Can't talk. I'm at the Tulsa Sheriff's office with a bunch of rednecks. I bet I'm the only one that voted for Obama.
I bet you're the only one who could read the ballott.
my life trainwreck boards at 9:30
Just scheduled a cocaine deal around my drug counsler appointment. Why yes, thank you, I do enjoy the irony that is my life.
Don't judge me. If you're going to fall off a bed you might as well do it gracefully into a bag full of beer.
I think Charlie st. Cloud is the saddest thing I can masturbate to.
We're attempting to get a tally of how may people puked last night...Please respond with your vomit status.
He bought me dinner. He gave me his jacket when I was cold. And then ate me out in the passenger sear of the car.
you did a full monologue with your sober self last night. different voices and everything.
ALso, saw an adorable man walking an adorable dog with his adorable kid.
And yes, that last sentence is biased because my ovaries started screaming
So scratching an ex marines beard, telling him "nice hairy pussy." then when he opens his mouth to respond, I started fingering his mouth. Needless to say was a horrible idea
Doing the walk of shame at 1 AM. Stumbled across a rave. This night is epic.

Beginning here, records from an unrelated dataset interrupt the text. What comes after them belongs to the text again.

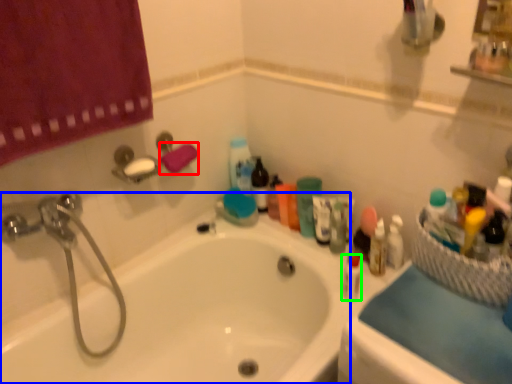 Question: Based on their relative distances, which object is nearer to bath towel (highlighted by a red box)? Choose from bathtub (highlighted by a blue box) and mouthwash (highlighted by a green box).

Choices:
 (A) bathtub
 (B) mouthwash

Answer: (A) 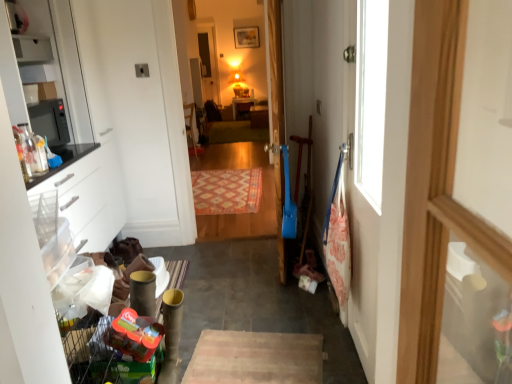 Where is `free region on the left part of blue plastic door at center`? free region on the left part of blue plastic door at center is located at coordinates pyautogui.click(x=230, y=264). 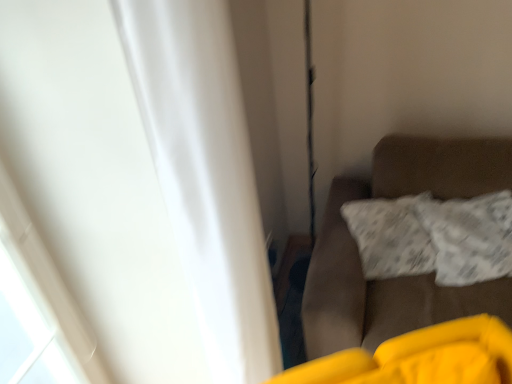 Question: From their relative heights in the image, would you say brown fabric couch at right is taller or shorter than white textured pillow at right?

Choices:
 (A) short
 (B) tall

Answer: (B)

Question: Which is correct: brown fabric couch at right is inside white textured pillow at right, or outside of it?

Choices:
 (A) inside
 (B) outside

Answer: (B)

Question: Based on their relative distances, which object is nearer to the white matte curtain at left?

Choices:
 (A) white textured pillow at right
 (B) brown fabric couch at right

Answer: (B)

Question: Based on their relative distances, which object is nearer to the white textured pillow at right?

Choices:
 (A) brown fabric couch at right
 (B) white matte curtain at left

Answer: (A) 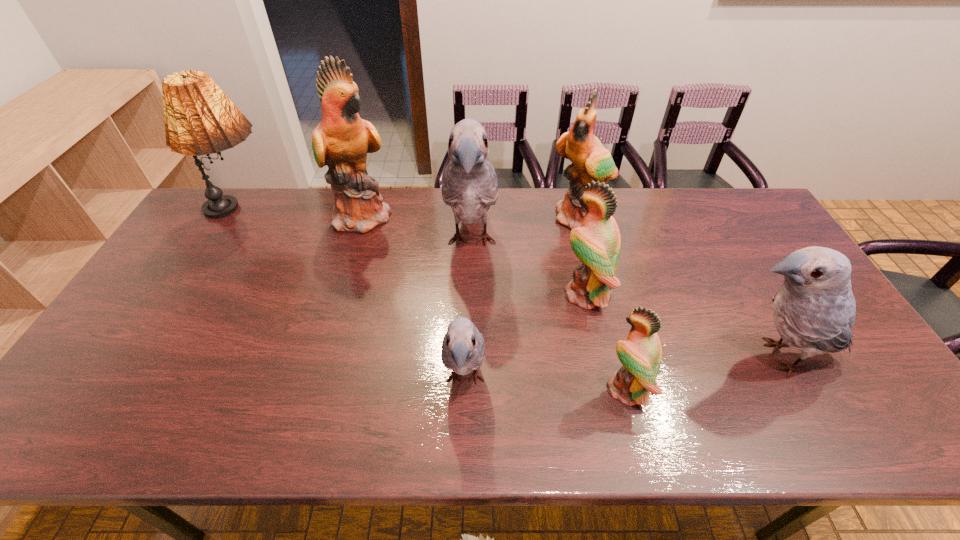 At what (x,y) coordinates should I click in order to perform the action: click on vacant space located on the front-facing side of the second object from left to right. Please return your answer as a coordinate pair (x, y). Image resolution: width=960 pixels, height=540 pixels. Looking at the image, I should click on (468, 215).

You are a GUI agent. You are given a task and a screenshot of the screen. Output one action in this format:
    pyautogui.click(x=<x>, y=<y>)
    Task: Click on the vacant space located 0.230m on the front-facing side of the lampshade
    This screenshot has height=540, width=960.
    Given the screenshot: What is the action you would take?
    pyautogui.click(x=348, y=213)

Find the location of `blank space located on the front-facing side of the third smallest green parrot`. blank space located on the front-facing side of the third smallest green parrot is located at coordinates (604, 315).

Find the location of `vacant space located on the front-facing side of the biggest gray parrot`. vacant space located on the front-facing side of the biggest gray parrot is located at coordinates (469, 340).

Locate an element on the screen. free spot located on the front-facing side of the third farthest green parrot is located at coordinates (501, 294).

Locate an element on the screen. This screenshot has height=540, width=960. vacant position located on the front-facing side of the third farthest green parrot is located at coordinates (469, 294).

Where is `vacant space situated 0.120m on the front-facing side of the third farthest green parrot`? vacant space situated 0.120m on the front-facing side of the third farthest green parrot is located at coordinates (518, 294).

The width and height of the screenshot is (960, 540). In order to click on free location located 0.380m on the front-facing side of the second biggest gray parrot in this screenshot , I will do `click(564, 357)`.

Identify the location of free space located 0.360m on the front-facing side of the second biggest gray parrot. (571, 357).

Where is `vacant region located 0.160m on the front-facing side of the second biggest gray parrot`? vacant region located 0.160m on the front-facing side of the second biggest gray parrot is located at coordinates (651, 357).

Thats just a parental red flag. They have been brainwashed. Lets baptize them into the church of PBR
Are you okay?
I went home with a 38 year old guy in a kilt, do I look okay!
i'm pretty sure my brother is still drunk from last night. he's telling my parents that humans are at the top of the food chain for a reason and listing off all the exotic animals he would eat
I think my stomach is breaking up with me. It's giving me back everything I ever gave it.